Metal-detector-kit-05 (© 2019 Jos Verstraten)
The complete soldered PCB. (© 2019 Jos Verstraten)
Mounting in the enclosure
You can now stick the PCB and battery holder in the cabinet with a few drops of glue. If you happen to have a miniature rocker switch, you can mount it in one of the sides of the case and insert it in the red positive power wire, so you can switch the device off. Be careful when drilling the hole for the switch in the hard plastic of the cabinet. This material bursts quite easily.

Metal-detector-kit-06 (© 2019 Jos Verstraten)
The metal detector ready for use. (© 2019 Jos Verstraten)
Adjusting the circuit
Place the device on a wooden table and carefully turn the wiper of the adjustment potentiometer P1 until the buzzer goes off. Now turn the wiper back slightly. This adjustment should be done very carefully, because the more accurately you adjust the oscillator at its critical point, the greater the range of the metal detector becomes. But if you adjust the potentiometer a little too critically, there is a chance that the circuit will beep at undesirable moments, which is not the intention of course.

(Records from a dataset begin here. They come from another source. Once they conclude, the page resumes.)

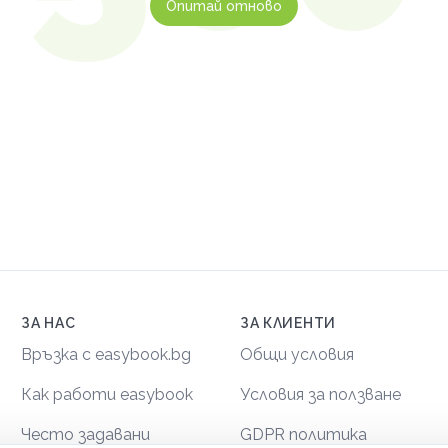
Опитай отново
ЗА НАС
ЗА КЛИЕНТИ
Връзка с easybook.bg
Общи условия
Как работи easybook
Условия за ползване
Често задавани
GDPR политика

The metal detector in practice

Slightly too little range ...
The manufacturer indicates a maximum range of five centimetres in the specifications. Unfortunately, we have never achieved this in practice. We placed the device with the bottom on a wooden tabletop and attached a piece of copper water pipe under the tabletop with two glue clamps. By sliding the box back and forth over the table top, the range can easily be determined. By means of thin sheets of wood we have increased the distance between the bottom of the table top and the top of the copper pipe per two millimetres to determine the maximum range.
Even with the most delicate adjustment of the adjustment potentiometer we did not get beyond a range of 4.2 cm between the bottom of the cabinet and the top of the copper water pipe under the table top. And in this extremely sensitive position, the device occasionally squeaked automatically without any metal in the vicinity.

The power consumption
In idle mode, the tested device consumed 940 µA of current from the batteries. In active mode (beeping), the current consumption increased to 10.8 mA. If you do not install a switch, it is therefore recommended that you remove one of the batteries when you are not using the device.

The frequency of the oscillator
Of course we were curious about the frequency at which the oscillator works. As the following oscillogram shows, the circuit works on a frequency of 322 kHz and the signal is quite sinusoidal.

Metal-detector-kit-07 (© 2019 Jos Verstraten)
The output signal of the oscillator. (© 2019 Jos Verstraten)

Our opinion on this metal detector

We were a little disappointed with the performance of this kit. Although the tested kit does what the manufacturer promises, the question is whether it is practical to work with. If you want to match the manufacturer's specified range of 5.0 cm, you must set the device so sensitive that it will occasionally beep without metal in the vicinity. That fact of course places a heavy limit on the reliability of this metal detector.